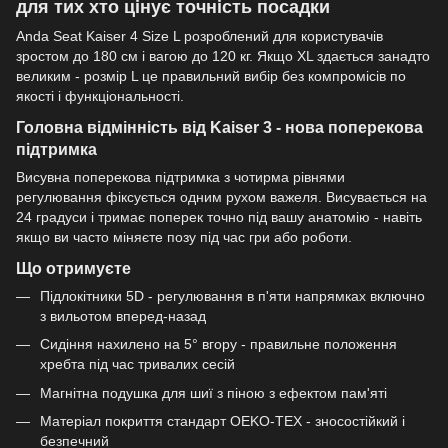
для тих хто цінує точність посадки
Anda Seat Kaiser 4 Size L розроблений для користувачів
зростом до 180 см і вагою до 120 кг. Якщо XL здається занадто
великим - розмір L це правильний вибір без компромісів по
якості і функціональності.
Головна відмінність від Kaiser 3 - нова поперекова
підтримка
Висувна поперекова підтримка з чотирма рівнями
регулювання фіксується одним рухом важеля. Висувається на
24 градуси і тримає поперек точно під вашу анатомію - навіть
якщо ви часто міняєте позу під час гри або роботи.
Що отримуєте
Підлокітники 5D - регулювання в п'яти напрямках включно
з вильотом вперед-назад
Сидіння нахилено на 5° вгору - правильне положення
хребта під час тривалих сесій
Магнітна подушка для шиї з піною з ефектом пам'яті
Матеріал покриття стандарт OEKO-TEX - зносостійкий і
безпечний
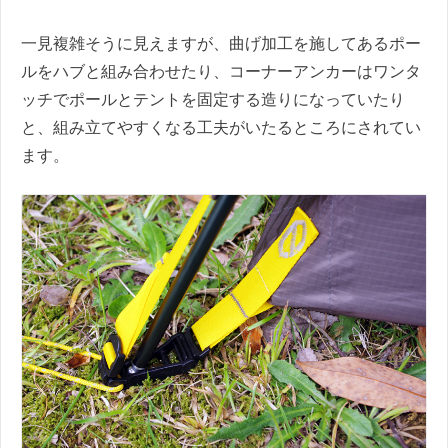
一見複雑そうに見えますが、曲げ加工を施してあるポー
ルをハブと組み合わせたり、コーナーアンカーはワンタ
ッチでポールとテントを固定する造りになっていたり
と、組み立てやすくなる工夫がいたるところにされてい
ます。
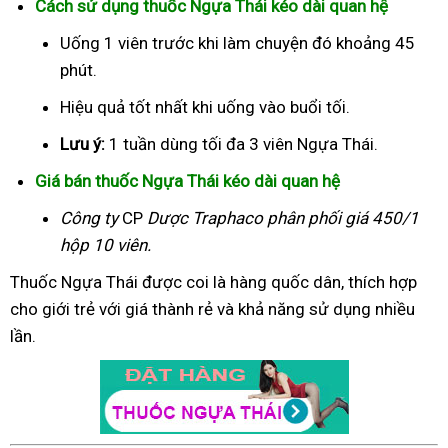
Cách sử dụng thuốc Ngựa Thái kéo dài quan hệ
Uống 1 viên trước khi làm chuyện đó khoảng 45
phút.
Hiệu quả tốt nhất khi uống vào buổi tối.
Lưu ý:
1 tuần dùng tối đa 3 viên Ngựa Thái.
Giá bán thuốc Ngựa Thái kéo dài quan hệ
Công ty
CP
Dược Traphaco
phân phối giá 450/1
hộp 10 viên.
Thuốc Ngựa Thái được coi là hàng quốc dân, thích hợp
cho giới trẻ với giá thành rẻ và khả năng sử dụng nhiều
lần.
* * * *
▸ **How to complete this task**
Because only one stretch of the records is wanted, please output the lines from the one holding "Anda Seat Kaiser" through the one holding "ルをハブと組み合わせたり、コーナーアンカーはワンタ" exactly, both included, and leave every picture out.

▸ **Result for this exercise**
Anda Seat Kaiser 4 Size L розроблений для користувачів
зростом до 180 см і вагою до 120 кг. Якщо XL здається занадто
великим - розмір L це правильний вибір без компромісів по
якості і функціональності.
Головна відмінність від Kaiser 3 - нова поперекова
підтримка
Висувна поперекова підтримка з чотирма рівнями
регулювання фіксується одним рухом важеля. Висувається на
24 градуси і тримає поперек точно під вашу анатомію - навіть
якщо ви часто міняєте позу під час гри або роботи.
Що отримуєте
Підлокітники 5D - регулювання в п'яти напрямках включно
з вильотом вперед-назад
Сидіння нахилено на 5° вгору - правильне положення
хребта під час тривалих сесій
Магнітна подушка для шиї з піною з ефектом пам'яті
Матеріал покриття стандарт OEKO-TEX - зносостійкий і
безпечний
一見複雑そうに見えますが、曲げ加工を施してあるポー
ルをハブと組み合わせたり、コーナーアンカーはワンタ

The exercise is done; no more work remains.